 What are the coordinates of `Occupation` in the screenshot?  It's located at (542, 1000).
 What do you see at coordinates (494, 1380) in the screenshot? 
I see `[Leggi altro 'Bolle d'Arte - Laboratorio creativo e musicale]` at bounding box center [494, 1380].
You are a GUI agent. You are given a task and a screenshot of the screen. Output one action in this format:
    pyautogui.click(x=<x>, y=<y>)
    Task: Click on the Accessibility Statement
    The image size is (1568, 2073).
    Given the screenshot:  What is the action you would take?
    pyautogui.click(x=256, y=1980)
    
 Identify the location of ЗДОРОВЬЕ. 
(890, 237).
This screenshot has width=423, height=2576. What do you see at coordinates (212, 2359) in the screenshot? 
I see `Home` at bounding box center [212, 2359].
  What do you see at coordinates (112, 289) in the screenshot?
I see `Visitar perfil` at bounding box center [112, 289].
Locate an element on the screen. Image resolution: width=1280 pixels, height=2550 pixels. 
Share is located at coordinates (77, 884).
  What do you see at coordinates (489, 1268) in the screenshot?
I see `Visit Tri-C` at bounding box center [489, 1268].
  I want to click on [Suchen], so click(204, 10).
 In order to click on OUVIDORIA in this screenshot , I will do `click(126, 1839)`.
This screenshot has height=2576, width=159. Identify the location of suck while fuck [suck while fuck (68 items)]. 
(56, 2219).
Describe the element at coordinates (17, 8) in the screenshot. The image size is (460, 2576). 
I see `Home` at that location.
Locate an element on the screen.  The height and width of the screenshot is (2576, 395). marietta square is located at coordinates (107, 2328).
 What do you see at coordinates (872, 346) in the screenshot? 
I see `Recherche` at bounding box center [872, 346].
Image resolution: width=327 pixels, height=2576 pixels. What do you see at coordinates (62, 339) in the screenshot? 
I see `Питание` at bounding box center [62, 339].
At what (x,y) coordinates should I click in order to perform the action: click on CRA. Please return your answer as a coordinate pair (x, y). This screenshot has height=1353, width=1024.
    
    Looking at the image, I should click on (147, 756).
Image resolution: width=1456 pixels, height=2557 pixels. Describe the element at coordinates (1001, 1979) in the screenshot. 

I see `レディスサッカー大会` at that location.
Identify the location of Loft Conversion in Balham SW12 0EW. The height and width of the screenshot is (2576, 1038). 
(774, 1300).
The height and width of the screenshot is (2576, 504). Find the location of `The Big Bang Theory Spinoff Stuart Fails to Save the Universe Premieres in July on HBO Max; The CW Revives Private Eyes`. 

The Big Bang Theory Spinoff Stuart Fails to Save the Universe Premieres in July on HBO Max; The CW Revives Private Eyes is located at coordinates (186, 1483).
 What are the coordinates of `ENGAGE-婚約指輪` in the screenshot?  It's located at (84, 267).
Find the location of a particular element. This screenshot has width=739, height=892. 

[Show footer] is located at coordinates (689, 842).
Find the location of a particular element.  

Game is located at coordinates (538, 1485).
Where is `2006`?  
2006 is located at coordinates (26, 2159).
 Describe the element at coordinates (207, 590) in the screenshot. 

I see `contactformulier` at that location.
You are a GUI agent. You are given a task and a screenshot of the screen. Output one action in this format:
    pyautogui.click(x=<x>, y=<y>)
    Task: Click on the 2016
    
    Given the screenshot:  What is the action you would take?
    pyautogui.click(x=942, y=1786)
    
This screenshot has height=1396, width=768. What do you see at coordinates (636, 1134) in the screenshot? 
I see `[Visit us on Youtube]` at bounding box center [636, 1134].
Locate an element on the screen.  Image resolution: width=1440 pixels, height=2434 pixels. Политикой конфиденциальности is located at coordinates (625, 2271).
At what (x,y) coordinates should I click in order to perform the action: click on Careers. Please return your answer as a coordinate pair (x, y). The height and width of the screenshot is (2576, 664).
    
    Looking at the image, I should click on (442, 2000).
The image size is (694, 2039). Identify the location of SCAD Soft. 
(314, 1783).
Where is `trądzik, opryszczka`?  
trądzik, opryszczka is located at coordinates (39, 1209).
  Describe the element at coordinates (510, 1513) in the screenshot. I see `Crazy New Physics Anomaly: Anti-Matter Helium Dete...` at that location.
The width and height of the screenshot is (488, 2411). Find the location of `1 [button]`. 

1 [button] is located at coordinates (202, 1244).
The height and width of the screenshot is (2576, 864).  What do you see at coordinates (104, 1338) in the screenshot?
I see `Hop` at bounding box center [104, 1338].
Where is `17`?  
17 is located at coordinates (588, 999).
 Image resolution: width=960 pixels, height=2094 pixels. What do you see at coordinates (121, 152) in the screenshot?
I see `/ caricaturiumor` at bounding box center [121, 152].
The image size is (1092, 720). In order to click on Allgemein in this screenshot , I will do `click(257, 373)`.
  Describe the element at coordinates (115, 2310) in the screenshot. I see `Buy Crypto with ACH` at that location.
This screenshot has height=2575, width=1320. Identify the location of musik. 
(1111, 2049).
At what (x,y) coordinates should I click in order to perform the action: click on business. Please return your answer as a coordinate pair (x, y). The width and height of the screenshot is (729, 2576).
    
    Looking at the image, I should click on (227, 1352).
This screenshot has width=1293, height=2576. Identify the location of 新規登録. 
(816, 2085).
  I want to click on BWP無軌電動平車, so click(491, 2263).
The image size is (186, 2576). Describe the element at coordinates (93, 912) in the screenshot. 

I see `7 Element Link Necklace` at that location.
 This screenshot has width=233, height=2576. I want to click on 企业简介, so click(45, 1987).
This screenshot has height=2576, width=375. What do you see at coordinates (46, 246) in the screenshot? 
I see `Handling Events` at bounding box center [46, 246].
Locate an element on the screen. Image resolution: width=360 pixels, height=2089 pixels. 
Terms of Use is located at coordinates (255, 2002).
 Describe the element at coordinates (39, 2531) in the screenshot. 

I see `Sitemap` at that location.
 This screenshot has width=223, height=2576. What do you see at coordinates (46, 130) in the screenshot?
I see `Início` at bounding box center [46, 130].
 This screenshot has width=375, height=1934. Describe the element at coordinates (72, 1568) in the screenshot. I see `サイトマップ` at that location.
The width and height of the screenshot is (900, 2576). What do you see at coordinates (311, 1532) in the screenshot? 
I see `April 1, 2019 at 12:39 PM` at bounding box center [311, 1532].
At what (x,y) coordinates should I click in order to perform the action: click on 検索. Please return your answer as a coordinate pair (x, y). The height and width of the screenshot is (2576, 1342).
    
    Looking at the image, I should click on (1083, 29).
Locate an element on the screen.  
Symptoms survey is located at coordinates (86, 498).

------------------------------------

__Work request__.
Set down all of the records shown above once more, exactly.

__Answer to this task__.
 What are the coordinates of `Occupation` in the screenshot?  It's located at (542, 1000).
 What do you see at coordinates (494, 1380) in the screenshot? 
I see `[Leggi altro 'Bolle d'Arte - Laboratorio creativo e musicale]` at bounding box center [494, 1380].
You are a GUI agent. You are given a task and a screenshot of the screen. Output one action in this format:
    pyautogui.click(x=<x>, y=<y>)
    Task: Click on the Accessibility Statement
    The image size is (1568, 2073).
    Given the screenshot:  What is the action you would take?
    pyautogui.click(x=256, y=1980)
    
 Identify the location of ЗДОРОВЬЕ. 
(890, 237).
This screenshot has width=423, height=2576. What do you see at coordinates (212, 2359) in the screenshot? 
I see `Home` at bounding box center [212, 2359].
  What do you see at coordinates (112, 289) in the screenshot?
I see `Visitar perfil` at bounding box center [112, 289].
Locate an element on the screen. Image resolution: width=1280 pixels, height=2550 pixels. 
Share is located at coordinates (77, 884).
  What do you see at coordinates (489, 1268) in the screenshot?
I see `Visit Tri-C` at bounding box center [489, 1268].
  I want to click on [Suchen], so click(204, 10).
 In order to click on OUVIDORIA in this screenshot , I will do `click(126, 1839)`.
This screenshot has height=2576, width=159. Identify the location of suck while fuck [suck while fuck (68 items)]. 
(56, 2219).
Describe the element at coordinates (17, 8) in the screenshot. The image size is (460, 2576). 
I see `Home` at that location.
Locate an element on the screen.  The height and width of the screenshot is (2576, 395). marietta square is located at coordinates (107, 2328).
 What do you see at coordinates (872, 346) in the screenshot? 
I see `Recherche` at bounding box center [872, 346].
Image resolution: width=327 pixels, height=2576 pixels. What do you see at coordinates (62, 339) in the screenshot? 
I see `Питание` at bounding box center [62, 339].
At what (x,y) coordinates should I click in order to perform the action: click on CRA. Please return your answer as a coordinate pair (x, y). This screenshot has height=1353, width=1024.
    
    Looking at the image, I should click on (147, 756).
Image resolution: width=1456 pixels, height=2557 pixels. Describe the element at coordinates (1001, 1979) in the screenshot. 

I see `レディスサッカー大会` at that location.
Identify the location of Loft Conversion in Balham SW12 0EW. The height and width of the screenshot is (2576, 1038). 
(774, 1300).
The height and width of the screenshot is (2576, 504). Find the location of `The Big Bang Theory Spinoff Stuart Fails to Save the Universe Premieres in July on HBO Max; The CW Revives Private Eyes`. 

The Big Bang Theory Spinoff Stuart Fails to Save the Universe Premieres in July on HBO Max; The CW Revives Private Eyes is located at coordinates (186, 1483).
 What are the coordinates of `ENGAGE-婚約指輪` in the screenshot?  It's located at (84, 267).
Find the location of a particular element. This screenshot has width=739, height=892. 

[Show footer] is located at coordinates (689, 842).
Find the location of a particular element.  

Game is located at coordinates (538, 1485).
Where is `2006`?  
2006 is located at coordinates (26, 2159).
 Describe the element at coordinates (207, 590) in the screenshot. 

I see `contactformulier` at that location.
You are a GUI agent. You are given a task and a screenshot of the screen. Output one action in this format:
    pyautogui.click(x=<x>, y=<y>)
    Task: Click on the 2016
    
    Given the screenshot:  What is the action you would take?
    pyautogui.click(x=942, y=1786)
    
This screenshot has height=1396, width=768. What do you see at coordinates (636, 1134) in the screenshot? 
I see `[Visit us on Youtube]` at bounding box center [636, 1134].
Locate an element on the screen.  Image resolution: width=1440 pixels, height=2434 pixels. Политикой конфиденциальности is located at coordinates (625, 2271).
At what (x,y) coordinates should I click in order to perform the action: click on Careers. Please return your answer as a coordinate pair (x, y). The height and width of the screenshot is (2576, 664).
    
    Looking at the image, I should click on (442, 2000).
The image size is (694, 2039). Identify the location of SCAD Soft. 
(314, 1783).
Where is `trądzik, opryszczka`?  
trądzik, opryszczka is located at coordinates (39, 1209).
  Describe the element at coordinates (510, 1513) in the screenshot. I see `Crazy New Physics Anomaly: Anti-Matter Helium Dete...` at that location.
The width and height of the screenshot is (488, 2411). Find the location of `1 [button]`. 

1 [button] is located at coordinates (202, 1244).
The height and width of the screenshot is (2576, 864).  What do you see at coordinates (104, 1338) in the screenshot?
I see `Hop` at bounding box center [104, 1338].
Where is `17`?  
17 is located at coordinates (588, 999).
 Image resolution: width=960 pixels, height=2094 pixels. What do you see at coordinates (121, 152) in the screenshot?
I see `/ caricaturiumor` at bounding box center [121, 152].
The image size is (1092, 720). In order to click on Allgemein in this screenshot , I will do `click(257, 373)`.
  Describe the element at coordinates (115, 2310) in the screenshot. I see `Buy Crypto with ACH` at that location.
This screenshot has height=2575, width=1320. Identify the location of musik. 
(1111, 2049).
At what (x,y) coordinates should I click in order to perform the action: click on business. Please return your answer as a coordinate pair (x, y). The width and height of the screenshot is (729, 2576).
    
    Looking at the image, I should click on (227, 1352).
This screenshot has width=1293, height=2576. Identify the location of 新規登録. 
(816, 2085).
  I want to click on BWP無軌電動平車, so click(491, 2263).
The image size is (186, 2576). Describe the element at coordinates (93, 912) in the screenshot. 

I see `7 Element Link Necklace` at that location.
 This screenshot has width=233, height=2576. I want to click on 企业简介, so click(45, 1987).
This screenshot has height=2576, width=375. What do you see at coordinates (46, 246) in the screenshot? 
I see `Handling Events` at bounding box center [46, 246].
Locate an element on the screen. Image resolution: width=360 pixels, height=2089 pixels. 
Terms of Use is located at coordinates (255, 2002).
 Describe the element at coordinates (39, 2531) in the screenshot. 

I see `Sitemap` at that location.
 This screenshot has width=223, height=2576. What do you see at coordinates (46, 130) in the screenshot?
I see `Início` at bounding box center [46, 130].
 This screenshot has width=375, height=1934. Describe the element at coordinates (72, 1568) in the screenshot. I see `サイトマップ` at that location.
The width and height of the screenshot is (900, 2576). What do you see at coordinates (311, 1532) in the screenshot? 
I see `April 1, 2019 at 12:39 PM` at bounding box center [311, 1532].
At what (x,y) coordinates should I click in order to perform the action: click on 検索. Please return your answer as a coordinate pair (x, y). The height and width of the screenshot is (2576, 1342).
    
    Looking at the image, I should click on (1083, 29).
Locate an element on the screen.  
Symptoms survey is located at coordinates (86, 498).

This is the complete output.